H2O.ai democratizes advanced deep learning for data scientists and developers with H2O Hydrogen Torch
The development of applications that combine sophisticated technologies such as AI and ML is progressing, this time combining multiple deployment outcomes into a single general-purpose, no-code platform. Line of business users can easily move from studying data records to natural language processing, images, and video outputs this way.
Since many software developers can only focus on one of these outputs at a time, this kind of adaptability for non-IT personnel has not been offered in the market. Market heavyweights like DataRobot, Amazon Web Services, Microsoft, DataBricks and SAS do not offer this particular feature. H2O.ai, on the other hand, set out to overcome this problem.
The company is located in Mountain View, California. H2O.ai announced H2O Hydrogen Torch, an important new addition to its open source platform. This feature is a deep learning training engine that the company says enables every size and business sector to easily generate image, video, and natural language processing (NLP) models of tip without script.

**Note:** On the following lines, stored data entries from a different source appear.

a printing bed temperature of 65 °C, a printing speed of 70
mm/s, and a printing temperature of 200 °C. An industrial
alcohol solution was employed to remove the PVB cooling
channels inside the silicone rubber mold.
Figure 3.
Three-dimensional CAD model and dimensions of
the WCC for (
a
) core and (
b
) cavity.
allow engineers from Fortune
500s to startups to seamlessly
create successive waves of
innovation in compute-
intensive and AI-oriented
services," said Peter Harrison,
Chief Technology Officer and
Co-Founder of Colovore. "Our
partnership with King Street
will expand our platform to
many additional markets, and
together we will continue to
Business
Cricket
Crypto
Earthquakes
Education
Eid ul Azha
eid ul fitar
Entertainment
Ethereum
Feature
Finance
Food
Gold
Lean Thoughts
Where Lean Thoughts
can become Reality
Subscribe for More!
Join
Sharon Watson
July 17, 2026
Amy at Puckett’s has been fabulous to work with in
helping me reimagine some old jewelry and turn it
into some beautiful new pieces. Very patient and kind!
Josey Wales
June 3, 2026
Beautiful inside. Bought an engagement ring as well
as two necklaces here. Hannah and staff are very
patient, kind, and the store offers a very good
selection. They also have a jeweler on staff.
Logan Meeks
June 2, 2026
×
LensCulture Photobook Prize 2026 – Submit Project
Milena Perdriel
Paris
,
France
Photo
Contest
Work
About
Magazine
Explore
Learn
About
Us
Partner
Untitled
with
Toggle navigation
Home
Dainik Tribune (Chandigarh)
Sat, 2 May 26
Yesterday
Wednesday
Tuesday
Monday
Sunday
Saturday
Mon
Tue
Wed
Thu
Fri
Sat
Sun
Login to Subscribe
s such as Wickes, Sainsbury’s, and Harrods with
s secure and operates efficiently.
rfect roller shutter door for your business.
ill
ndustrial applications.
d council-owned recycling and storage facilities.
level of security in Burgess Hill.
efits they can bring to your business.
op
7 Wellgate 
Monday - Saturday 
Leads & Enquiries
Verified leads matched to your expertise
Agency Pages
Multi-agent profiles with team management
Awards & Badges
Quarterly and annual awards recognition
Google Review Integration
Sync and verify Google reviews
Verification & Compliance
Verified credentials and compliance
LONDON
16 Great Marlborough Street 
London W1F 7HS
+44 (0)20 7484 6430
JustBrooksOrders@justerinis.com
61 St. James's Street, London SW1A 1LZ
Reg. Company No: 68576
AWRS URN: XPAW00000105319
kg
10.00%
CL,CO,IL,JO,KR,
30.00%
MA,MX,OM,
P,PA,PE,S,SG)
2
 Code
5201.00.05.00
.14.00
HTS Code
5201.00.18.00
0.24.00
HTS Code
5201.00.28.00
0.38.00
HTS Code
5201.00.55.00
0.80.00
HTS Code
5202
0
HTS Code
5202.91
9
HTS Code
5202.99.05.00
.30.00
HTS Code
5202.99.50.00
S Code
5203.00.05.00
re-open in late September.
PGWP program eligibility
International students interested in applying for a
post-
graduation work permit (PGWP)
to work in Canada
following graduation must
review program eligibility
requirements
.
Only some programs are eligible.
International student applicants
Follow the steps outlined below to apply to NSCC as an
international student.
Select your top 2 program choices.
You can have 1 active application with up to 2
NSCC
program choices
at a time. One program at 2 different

These models can be used in the field to uncover new business information about consumers, competitors, the market, and other topics.
H2O Hydrogen Torch was created by Kaggle Grandmasters, the world’s most outstanding data scientist, and the solution automatically handles the problematic elements of developing world-class deep learning models, according to CEO and co-founder Sri Ambati. Until now, coding and tuning accurate deep learning models required considerable knowledge and effort. Since data scientists are some of the highest paid IT professionals, these expenses can be costly.
According to Ambati, Smart LOB employees, data scientists and developers can quickly create models for a variety of image, video and NLP processing use cases, such as identifying or classifying objects. objects in images and videos, sentiment analysis or finding relevant information. in texts, using a simple, no-code user interface.
Monitoring foot movements in public buildings, shopping malls and businesses, for example, and noting the frequency of visitors and their movement from place to place are examples of use cases for video. The platform can be used by retailers to see which sales displays are the most popular. According to the CEO, all data is instantly collected and accessible for queries in the H2O.ai analytics engine.
“There’s a lot of unstructured data out there,” the CEO added, referring to photographs and text in companies. “There are a lot of promises that have yet to be fulfilled.” The goal is to allow users to create state-of-the-art models for many types of use cases. We basically offer them these features in Hydrogen Torch to solve different types of use cases.
According to several analyst estimates, unstructured data accounts for 80-90% of data, but only a tiny fraction of companies can benefit from it, according to the CEO.
Deep learning models have the potential to transform industries such as healthcare, which can use computer-assisted disease detection or diagnosis based on medical images, insurance, which can automate the analysis of claims and damages based on reports and images; and manufacturing, which can use predictive maintenance based on images, videos and other sensor data, according to Ambati.
Image and video processing
According to the CEO, Hydrogen Torch can be taught for classification, regression, object identification, semantic segmentation, and learning metrics on images and videos. Hydrogen Torch, for example, can assess medical X-ray images to detect abnormalities in a medical context, with a “person in the know” making the final judgement. According to the CEO, detecting objects in a manufacturing plant to assess if a part is missing, or learning metrics to alert an online store to duplicate photos on a website, are two other use cases. image based.
natural language processing
Hydrogen Torch can be taught for text classification, regression, token classification, range prediction, sequence-to-sequence analysis, and metric learning for text-based or NLP use cases. Natural language processing has many applications, from estimating consumer happiness from transcribed phone calls to using sequence-to-sequence analysis to summarize massive amounts of text, such as medical transcriptions.
According to the CEO, these models can then be automatically compressed for deployment to external Python environments or directly to H2O MLops in a consumable way for production.
More than 20,000 companies worldwide, including AT&T, Allergan, CapitalOne, Commonwealth Bank of Australia, GlaxoSmithKline, Hitachi, Kaiser Permanente, Procter & Gamble, PayPal, PwC, Unilever and Walgreens, use the H2O.ai platform, which currently offers a free trial, according to the CEO.